A working RAG pipeline is only the starting point. Without systematic evaluation, you have no way to know whether your retriever is fetching the right chunks, whether the LLM is faithfully using the retrieved context, or whether the generated answer actually addresses the user's question. These failures are subtle — they don't throw errors, they just produce worse answers.

This cookbook walks you through Netra's evaluation workflow: creating test datasets from your traces, configuring evaluators that score RAG-specific quality dimensions, running test suites, and interpreting results to improve your pipeline.

<Info>
  **Prerequisite:** You need a RAG pipeline with Netra tracing configured and at least one trace visible in your dashboard. If you haven't set this up yet, follow the [Tracing a RAG Pipeline](/Cookbooks/observability/tracing-rag-pipeline) cookbook first.
</Info>

## What You'll Learn

<CardGroup cols={2}>
  <Card title="Create Datasets from Traces" icon="database">
    Turn real RAG interactions into reusable test cases directly from the dashboard
  </Card>

  <Card title="Configure Evaluators" icon="scale-balanced">
    Set up LLM-as-Judge evaluators for retrieval quality, answer correctness, and faithfulness
  </Card>

  <Card title="Run Test Suites" icon="flask-vial">
    Execute evaluations via the dashboard or SDK and collect quality metrics
  </Card>

  <Card title="Analyze Results & Iterate" icon="chart-line">
    Interpret scores, debug failures using trace integration, and improve your pipeline
  </Card>
</CardGroup>

***

## Why RAG Pipelines Need Evaluation

RAG systems have multiple failure modes that are invisible without structured evaluation:

| Failure Mode             | What Goes Wrong                                                                | Why You Can't Spot-Check It                                     |
| ------------------------ | ------------------------------------------------------------------------------ | --------------------------------------------------------------- |
| **Irrelevant retrieval** | The retriever fetches chunks that don't contain the answer                     | Similarity scores look reasonable, but the content is off-topic |
| **Hallucination**        | The LLM generates information not present in the retrieved context             | The answer sounds fluent and confident, but fabricates details  |
| **Missed intent**        | The answer is factually correct but doesn't address the user's actual question | Only noticeable when you compare against a known-good response  |
| **Inconsistency**        | The same question gets different quality answers depending on retrieved chunks | Requires running the same inputs multiple times to detect       |

Netra's evaluation framework addresses this with [Datasets](/Evaluation/Datasets) (test cases with inputs and expected outputs), [Evaluators](/Evaluation/Evaluators) (LLM-as-Judge or code-based scoring for relevance, correctness, and faithfulness), and [Test Runs](/Evaluation/TestRuns) (execution results with pass/fail rates, scores, and linked traces).
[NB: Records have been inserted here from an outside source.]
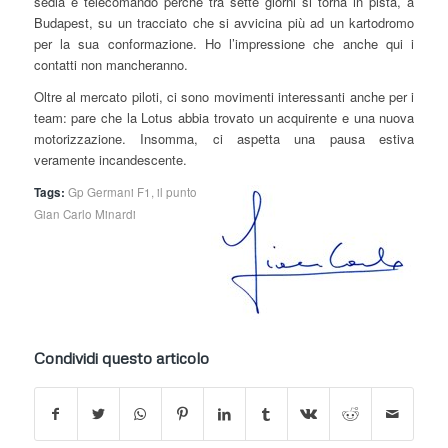
sedia e telecomando perché tra sette giorni si torna in pista, a
Budapest, su un tracciato che si avvicina più ad un kartodromo
per la sua conformazione. Ho l’impressione che anche qui i
contatti non mancheranno.
Oltre al mercato piloti, ci sono movimenti interessanti anche per i
team: pare che la Lotus abbia trovato un acquirente e una nuova
motorizzazione. Insomma, ci aspetta una pausa estiva
veramente incandescente.
Tags:
Gp Germani F1
,
il punto
Gian Carlo Minardi
Condividi questo articolo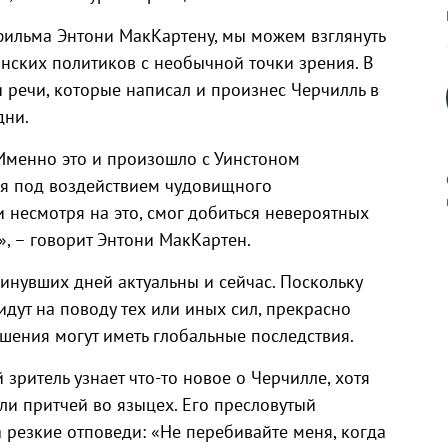
фильма Энтони МакКартену, мы можем взглянуть
нских политиков с необычной точки зрения. В
 речи, которые написал и произнес Черчилль в
дни.
 Именно это и произошло с Уинстоном
ся под воздействием чудовищного
и несмотря на это, смог добиться невероятных
», – говорит Энтони МакКартен.
к
инувших дней актуальны и сейчас. Поскольку
дут на поводу тех или иных сил, прекрасно
шения могут иметь глобальные последствия.
р
ритель узнает что-то новое о Черчилле, хотя
али притчей во языцех. Его пресловутый
 резкие отповеди: «Не перебивайте меня, когда
н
The workflow is: create test cases, attach evaluators, run, and review. See the [Evaluation Overview](/Evaluation/Evaluation-overview) for a deeper look at the framework.

***

Now, let's walk through the process of evaluating a RAG pipeline:

## Step 1: Create Evaluators

Go to **Evaluation → Evaluators** and add the following three evaluators from the [library](/Evaluation/Evaluators#library):

| Evaluator              | What It Measures                                                           |
| ---------------------- | -------------------------------------------------------------------------- |
| **Answer Correctness** | Is the generated answer factually correct compared to the expected output? |
| **Context Relevance**  | Are the retrieved chunks relevant to the question being asked?             |
| **Faithfulness**       | Is the answer grounded in the retrieved context, without hallucination?    |

<video autoPlay muted loop playsInline className="w-full aspect-video rounded-xl" src="https://mintcdn.com/netra/_CSA9kqNsbhvWmxQ/videos/evaluators-rag-pdf.mp4?fit=max&auto=format&n=_CSA9kqNsbhvWmxQ&q=85&s=39d87177a9a0c2a4a41850ec9eac2908" data-path="videos/evaluators-rag-pdf.mp4" />

You can tune the prompt for each evaluator and test it in the **Playground** to see how it scores before using it in a dataset. See [Evaluators](/Evaluation/Evaluators) for the full reference.

***

## Step 2: Create a Dataset from Traces

<video autoPlay muted loop playsInline className="w-full aspect-video rounded-xl" src="https://mintcdn.com/netra/RhOc6KL__gql04NO/videos/cookbook-eval-dataset-from-traces.mp4?fit=max&auto=format&n=RhOc6KL__gql04NO&q=85&s=abfb624ee68b04a4c36034d94e9e798c" data-path="videos/cookbook-eval-dataset-from-traces.mp4" />

<Steps>
  <Step title="Select a trace">
    Go to **Observability → Traces** and select a trace from the [Tracing a RAG Pipeline](/Cookbooks/observability/tracing-rag-pipeline) cookbook, or any other RAG pipeline trace you have.
  </Step>

  <Step title="Add to Dataset">
    Click on the trace, then click **Add to Dataset**. Create a new dataset called "RAG Quality Dataset".
  </Step>

  <Step title="Attach evaluators">
    Add the three evaluators you created in Step 1 to the dataset.
  </Step>

  <Step title="Configure variable mapping">
    For each evaluator, map the prompt variables to their source — **Dataset item** (input, expected output), **Agent response** (actual RAG output), or **Execution data** (trace metadata).
  </Step>
</Steps>

***

## Step 3: Add More Test Cases

Add one more trace with a different question to the same dataset by repeating the **Add to Dataset** flow.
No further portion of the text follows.